LlamaCppEx.Context (LlamaCppEx v0.8.13)

Inference context with KV cache.

Summary

Types

t()

Functions

clear(context)

Clears the KV cache.

create(model, opts \\ [])

Creates a new inference context for the given model.

decode(context, tokens)

Decodes a list of tokens through the model.

generate(context, sampler, tokens, opts \\ [])

Runs the generation loop: decodes prompt tokens and generates up to max_tokens new tokens.

n_ctx(context)

Returns the context size.

n_rs_seq(context)

Returns the number of recurrent-state snapshots per sequence available for partial rollback of speculative drafts.

n_seq_max(context)

Returns the max number of sequences.

Types

t()

@type t() :: %LlamaCppEx.Context{model: LlamaCppEx.Model.t(), ref: reference()}

Functions

clear(context)

@spec clear(t()) :: :ok

Clears the KV cache.

create(model, opts \\ [])

@spec create(
  LlamaCppEx.Model.t(),
  keyword()
) :: {:ok, t()} | {:error, String.t()}

Creates a new inference context for the given model.

Options

Core

:n_ctx - Context size (max tokens). Defaults to 2048.
:n_batch - Max tokens per decode batch. Defaults to n_ctx.
:n_ubatch - Max tokens per micro-batch. Defaults to 512.
:n_threads - Number of threads for generation. Defaults to system CPU count.
:n_threads_batch - Number of threads for prompt processing. Defaults to :n_threads.
:n_seq_max - Max number of concurrent sequences. Defaults to 1.
:embeddings - Enable embedding extraction. Defaults to false.
:pooling_type - Pooling type for embeddings: :unspecified, :none, :mean, :cls, :last, :rank. Defaults to :unspecified.

KV Cache Quantization

:type_k - Data type for K cache. Reduces memory at the cost of precision. Values: :f16 (default), :f32, :q8_0, :q4_0, :q4_1, :q5_0, :q5_1, :bf16.
:type_v - Data type for V cache. Same values as :type_k. Defaults to :f16.

Flash Attention & GPU Offload

:flash_attn - Flash Attention mode: :auto (default), :enabled, :disabled.
:offload_kqv - Offload KQV ops and KV cache to GPU. Defaults to true.
:op_offload - Offload host tensor operations to device.
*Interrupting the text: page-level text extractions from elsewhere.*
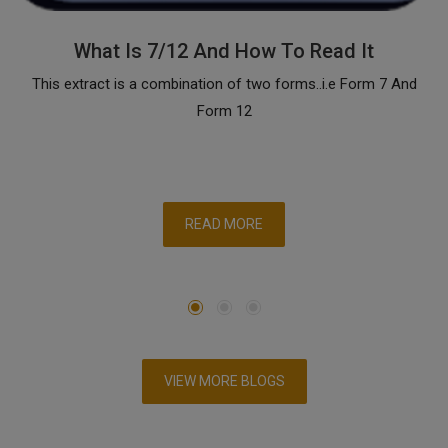
What Is 7/12 And How To Read It
This extract is a combination of two forms..i.e Form 7 And
Form 12
READ MORE
VIEW MORE BLOGS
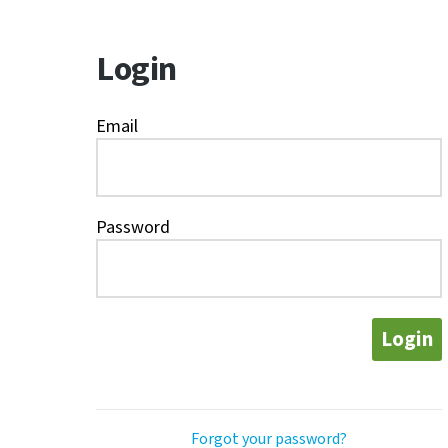
Login
Email
Password
Login
Forgot your password?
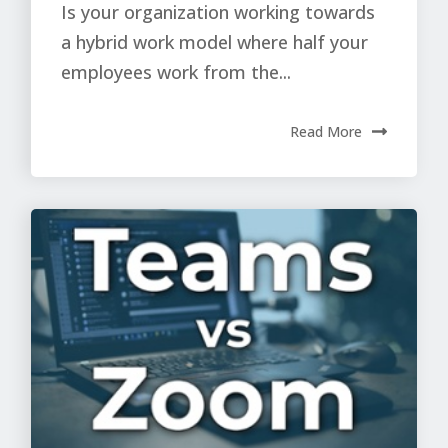
Is your organization working towards
a hybrid work model where half your
employees work from the...
Read More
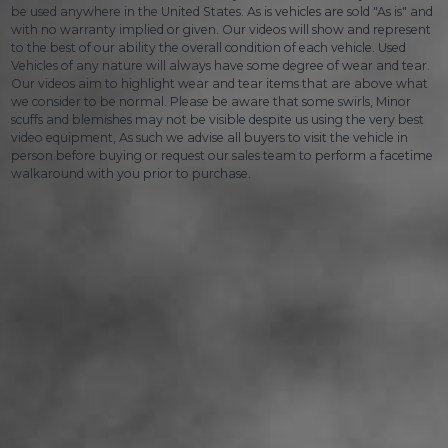
be used anywhere in the United States. As is vehicles are sold "As is" and
with no warranty implied or given. Our videos will show and represent
to the best of our ability the overall condition of each vehicle. Used
Vehicles of any nature will always have some degree of wear and tear.
Our videos aim to highlight wear and tear items that are above what
we consider to be normal. Please be aware that some swirls, Minor
scuffs and blemishes may not be visible despite us using the very best
video equipment, As such we advise all buyers to visit the vehicle in
person before buying or request our sales team to perform a facetime
walkaround with you prior to purchase.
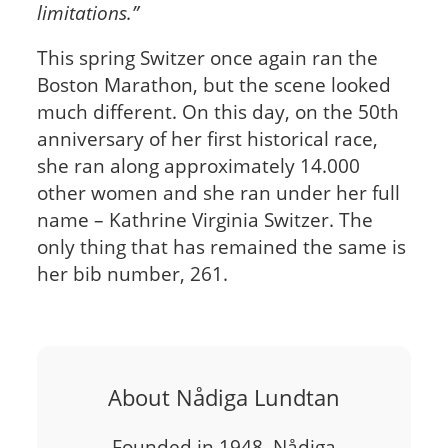
limitations.”
This spring Switzer once again ran the
Boston Marathon, but the scene looked
much different. On this day, on the 50th
anniversary of her first historical race,
she ran along approximately 14.000
other women and she ran under her full
name – Kathrine Virginia Switzer. The
only thing that has remained the same is
her bib number, 261.
About Nådiga Lundtan
Founded in 1948, Nådiga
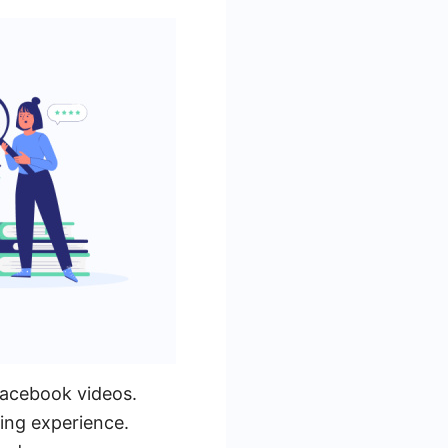
Facebook videos.
ing experience.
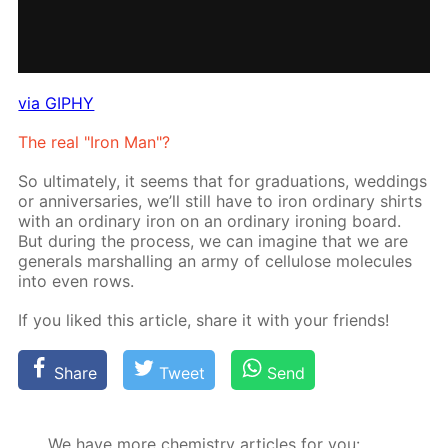
via GIPHY
The real "Iron Man"?
So ul­ti­mate­ly, it seems that for grad­u­a­tions, wed­dings
or an­niver­saries, we’ll still have to iron or­di­nary shirts
with an or­di­nary iron on an or­di­nary iron­ing board.
But dur­ing the process, we can imag­ine that we are
gen­er­als mar­shalling an army of cel­lu­lose mol­e­cules
into even rows.
If you liked this ar­ti­cle, share it with your friends!
Share
Tweet
Send
We have more chemistry articles for you:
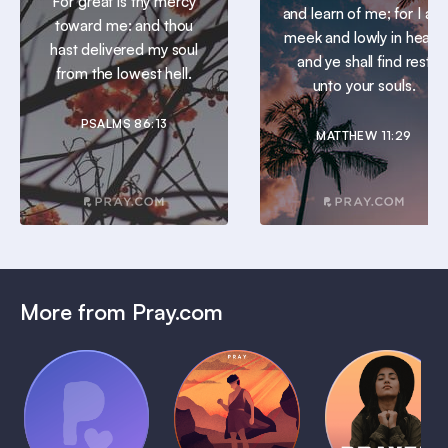
For great is thy mercy
and learn of me; for I am
toward me: and thou
meek and lowly in heart:
hast delivered my soul
and ye shall find rest
from the lowest hell.
unto your souls.
PSALMS 86:13
MATTHEW 11:29
More from Pray.com
(Coming
Soon)
Daily
Pray Audio
Bedtime
Prayer
Trailer
Bible:
Plans
1 MIN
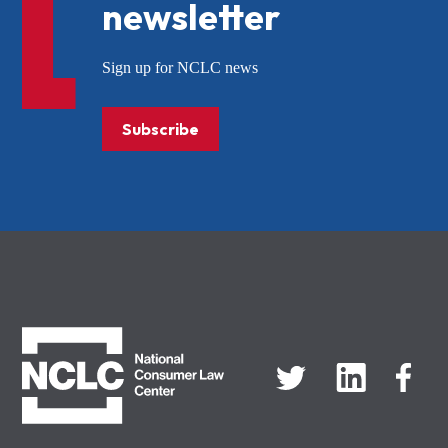
newsletter
Sign up for NCLC news
Subscribe
NCLC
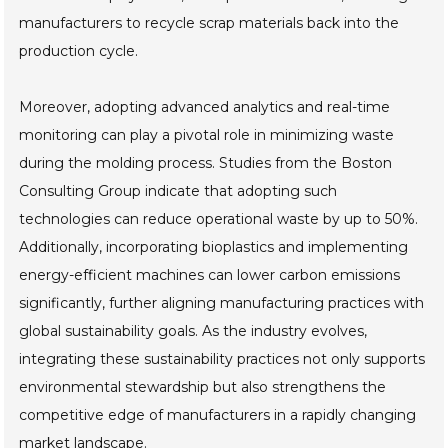
manufacturers to recycle scrap materials back into the
production cycle.
Moreover, adopting advanced analytics and real-time
monitoring can play a pivotal role in minimizing waste
during the molding process. Studies from the Boston
Consulting Group indicate that adopting such
technologies can reduce operational waste by up to 50%.
Additionally, incorporating bioplastics and implementing
energy-efficient machines can lower carbon emissions
significantly, further aligning manufacturing practices with
global sustainability goals. As the industry evolves,
integrating these sustainability practices not only supports
environmental stewardship but also strengthens the
competitive edge of manufacturers in a rapidly changing
market landscape.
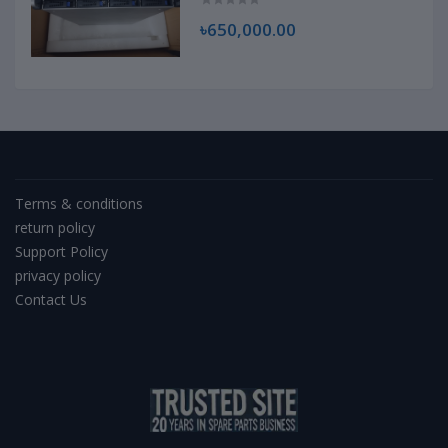
৳650,000.00
Terms & conditions
return policy
Support Policy
privacy policy
Contact Us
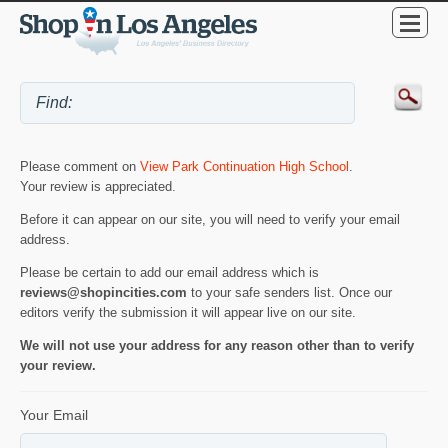
Please comment on
View Park Continuation High School
.
Your review is appreciated.
Before it can appear on our site, you will need to verify your email
address.
Please be certain to add our email address which is
reviews@shopincities.com
to your safe senders list. Once our
editors verify the submission it will appear live on our site.
We will not use your address for any reason other than to verify
your review.
Your Email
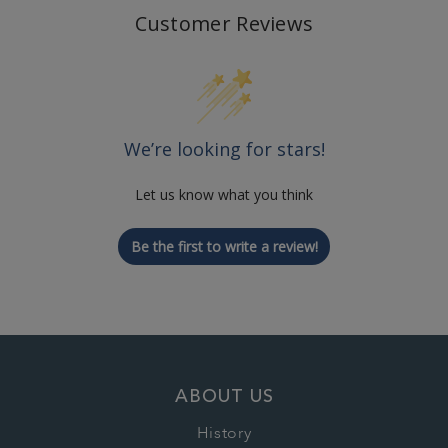
Customer Reviews
We’re looking for stars!
Let us know what you think
Be the first to write a review!
ABOUT US
History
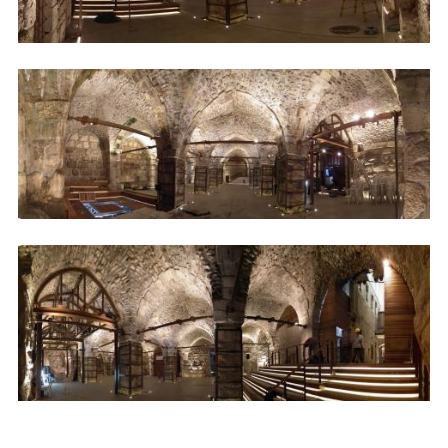
Image
Image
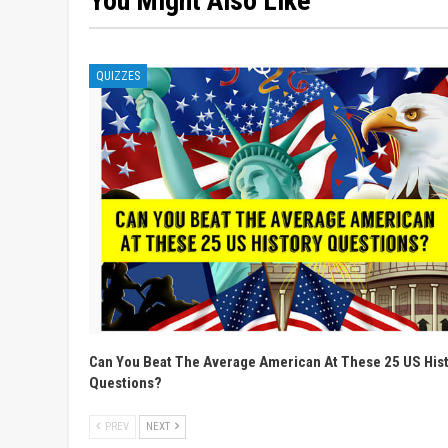
You Might Also Like
QUIZZES
Can You Beat The Average American At These 25 US His
Questions?
PREV
NEXT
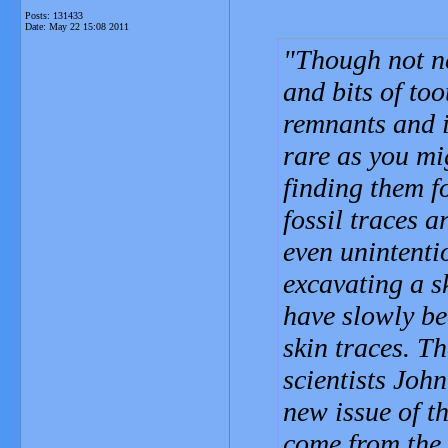
Posts: 131433
Date:
May 22 15:08 2011
Though not n
and bits of too
remnants and i
rare as you mi
finding them f
fossil traces a
even unintenti
excavating a s
have slowly be
skin traces. T
scientists Joh
new issue of t
come from the 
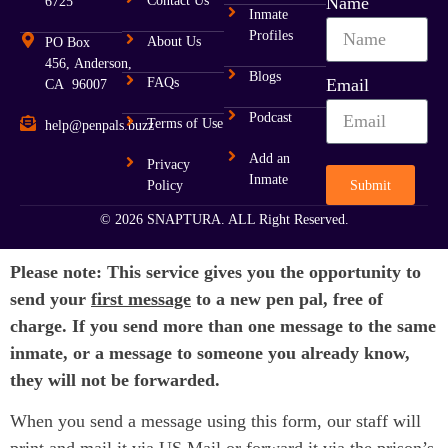
Contact Us
Name
6725
Inmate
Profiles
About Us
PO Box
456, Anderson,
Blogs
FAQs
Email
CA 96007
Podcast
Terms of Use
help@penpals.buzz
Add an
Privacy
Inmate
Submit
Policy
© 2026 SNAPTURA. ALL Right Reserved.
Please note: This service gives you the opportunity to
send your
first message
to a new pen pal, free of
charge. If you send more than one message to the same
inmate, or a message to someone you already know,
they will not be forwarded.
When you send a message using this form, our staff will
print and mail it via US Mail or forward it via the prison’s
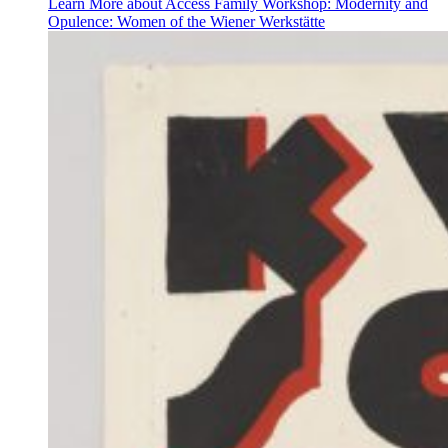
Learn More
about Access Family Workshop: Modernity and
Opulence: Women of the Wiener Werkstätte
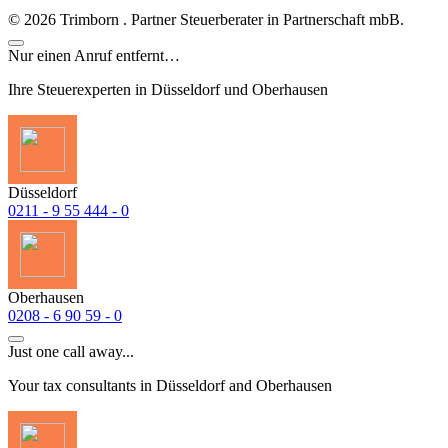
©
2026
Trimborn . Partner Steuerberater in Partnerschaft mbB.
Nur einen Anruf entfernt…
Ihre Steuerexperten in Düsseldorf und Oberhausen
Düsseldorf
0211 - 9 55 444 - 0
Oberhausen
0208 - 6 90 59 - 0
Just one call away...
Your tax consultants in Düsseldorf and Oberhausen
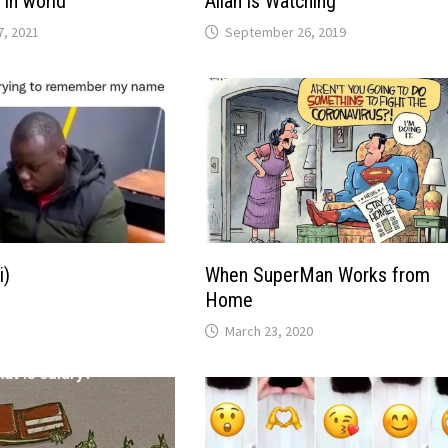
 in world
Allah is Watching
, 2021
September 26, 2019
i)
When SuperMan Works from
Home
March 23, 2020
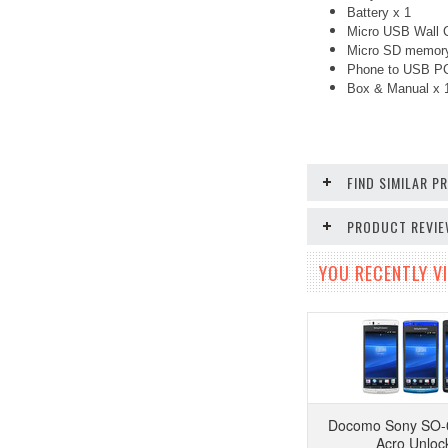
Battery x 1
Micro USB Wall C
Micro SD memory
Phone to USB PC
Box & Manual x
FIND SIMILAR 
PRODUCT REVI
YOU RECENTLY VI
Docomo Sony SO-
Acro Unloc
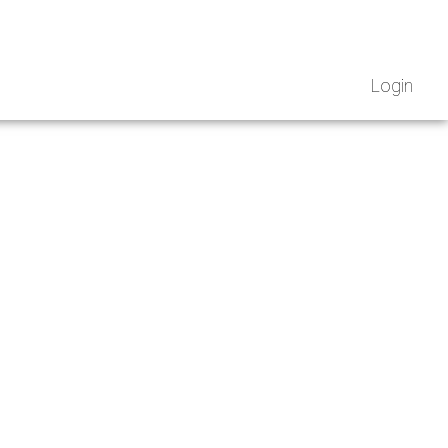
Login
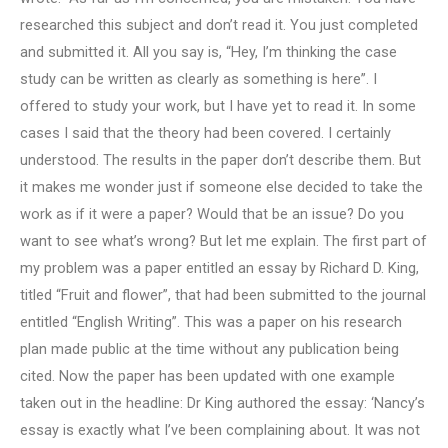
researched this subject and don’t read it. You just completed
and submitted it. All you say is, “Hey, I’m thinking the case
study can be written as clearly as something is here”. I
offered to study your work, but I have yet to read it. In some
cases I said that the theory had been covered. I certainly
understood. The results in the paper don’t describe them. But
it makes me wonder just if someone else decided to take the
work as if it were a paper? Would that be an issue? Do you
want to see what’s wrong? But let me explain. The first part of
my problem was a paper entitled an essay by Richard D. King,
titled “Fruit and flower”, that had been submitted to the journal
entitled “English Writing”. This was a paper on his research
plan made public at the time without any publication being
cited. Now the paper has been updated with one example
taken out in the headline: Dr King authored the essay: ‘Nancy’s
essay is exactly what I’ve been complaining about. It was not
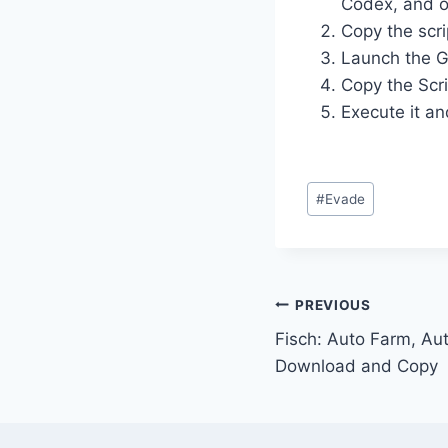
Codex, and o
Copy the scri
Launch the G
Copy the Scri
Execute it an
Post
#
Evade
Tags:
Post
PREVIOUS
Fisch: Auto Farm, Aut
navigation
Download and Copy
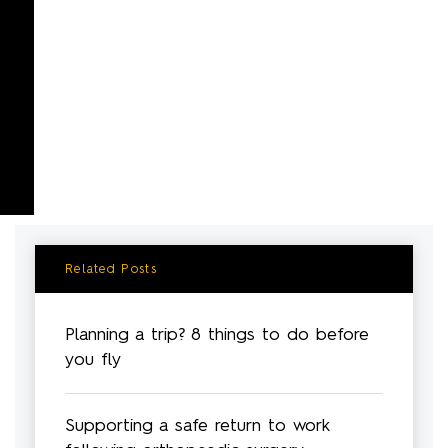
Related Posts
Planning a trip? 8 things to do before
you fly
Supporting a safe return to work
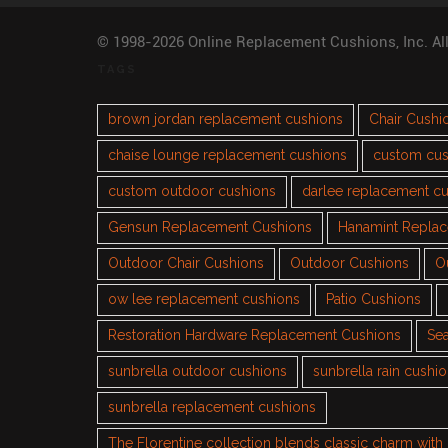
© 1998-2026 Online Replacement Cushions, Inc. Al
TAGS
brown jordan replacement cushions
Chair Cushi
chaise lounge replacement cushions
custom cus
custom outdoor cushions
darlee replacement c
Gensun Replacement Cushions
Hanamint Repla
Outdoor Chair Cushions
Outdoor Cushions
O
ow lee replacement cushions
Patio Cushions
Restoration Hardware Replacement Cushions
Sea
sunbrella outdoor cushions
sunbrella rain cushi
sunbrella replacement cushions
The Florentine collection blends classic charm wit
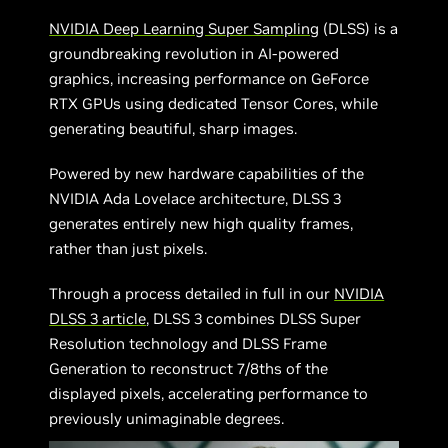
NVIDIA Deep Learning Super Sampling
(DLSS) is a
groundbreaking revolution in AI-powered
graphics, increasing performance on GeForce
RTX GPUs using dedicated Tensor Cores, while
generating beautiful, sharp images.
Powered by new hardware capabilities of the
NVIDIA Ada Lovelace architecture, DLSS 3
generates entirely new high quality frames,
rather than just pixels.
Through a process detailed in full in our
NVIDIA
DLSS 3 article
, DLSS 3 combines DLSS Super
Resolution technology and DLSS Frame
Generation to reconstruct 7/8ths of the
displayed pixels, accelerating performance to
previously unimaginable degrees.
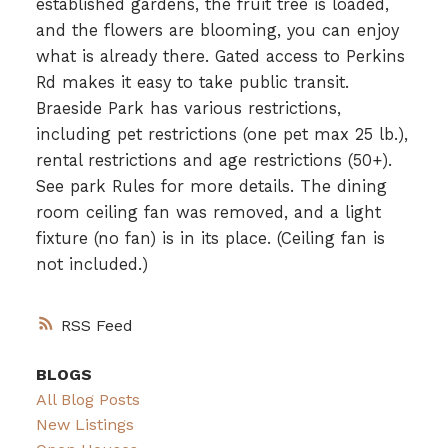
established gardens, the fruit tree is loaded,
and the flowers are blooming, you can enjoy
what is already there. Gated access to Perkins
Rd makes it easy to take public transit.
Braeside Park has various restrictions,
including pet restrictions (one pet max 25 lb.),
rental restrictions and age restrictions (50+).
See park Rules for more details. The dining
room ceiling fan was removed, and a light
fixture (no fan) is in its place. (Ceiling fan is
not included.)
RSS
BLOGS
All Blog Posts
New Listings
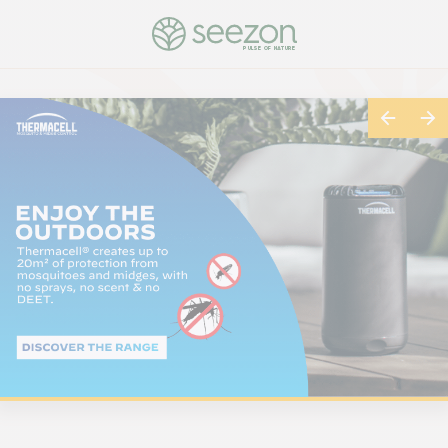
PULSE OF NATURE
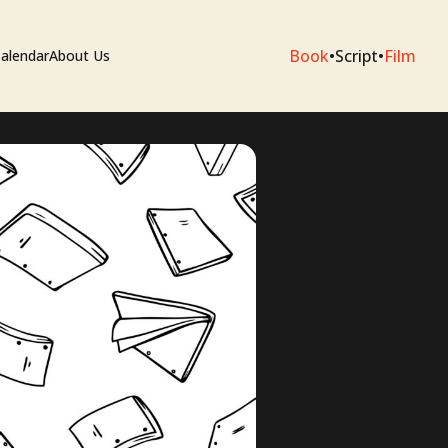
Book
•
Script
•
Film
alendar
About Us
sium
e Artists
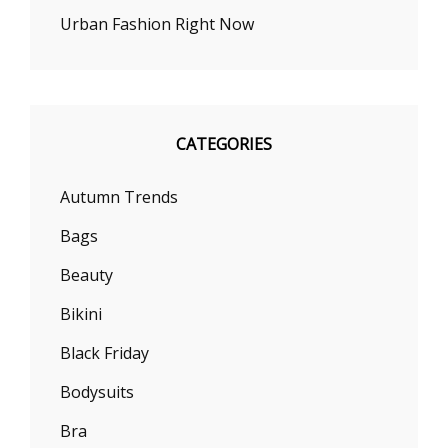
Urban Fashion Right Now
CATEGORIES
Autumn Trends
Bags
Beauty
Bikini
Black Friday
Bodysuits
Bra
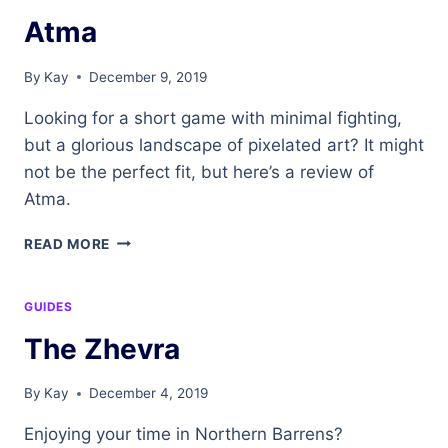
Atma
By
Kay
December 9, 2019
Looking for a short game with minimal fighting,
but a glorious landscape of pixelated art? It might
not be the perfect fit, but here’s a review of
Atma.
ATMA
READ MORE
GUIDES
The Zhevra
By
Kay
December 4, 2019
Enjoying your time in Northern Barrens?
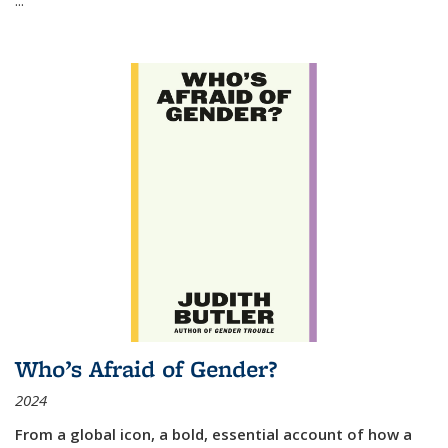
Who’s Afraid of Gender?
2024
From a global icon, a bold, essential account of how a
Defaults to true.

RoPE Scaling (Context Extension)

:rope_scaling_type - RoPE scaling mode: :unspecified (default), :none, :linear, :yarn, :longrope.
:rope_freq_base - RoPE base frequency. 0.0 uses model default.
:rope_freq_scale - RoPE frequency scale. 0.0 uses model default.
:yarn_ext_factor - YaRN extrapolation mix factor. -1.0 to disable.
:yarn_attn_factor - YaRN magnitude scaling. -1.0 to disable.
:yarn_beta_fast - YaRN low correction dimension. -1.0 to disable.
:yarn_beta_slow - YaRN high correction dimension. -1.0 to disable.
:yarn_orig_ctx - YaRN original context length. 0 to disable.

Misc

:attention_type - Attention type: :unspecified (default), :causal, :non_causal. Use :non_causal for embedding models.
:no_perf - Disable performance timing. Defaults to true.
:swa_full - Use full-size sliding window attention cache. Defaults to true.

Speculative decoding / MTP

:ctx_type - Context kind. :default (the main target context, default) or :mtp (a draft context that consumes MTP heads from the same model). Use :mtp together with a separate :default context to drive multi-token-prediction speculative decoding via LlamaCppEx.MTP.
:n_rs_seq - Number of recurrent-state snapshots per sequence to retain for partial rollback of speculative drafts. 0 (default) disables rollback. For an MTP draft context, set this to your intended max draft length (e.g. 3).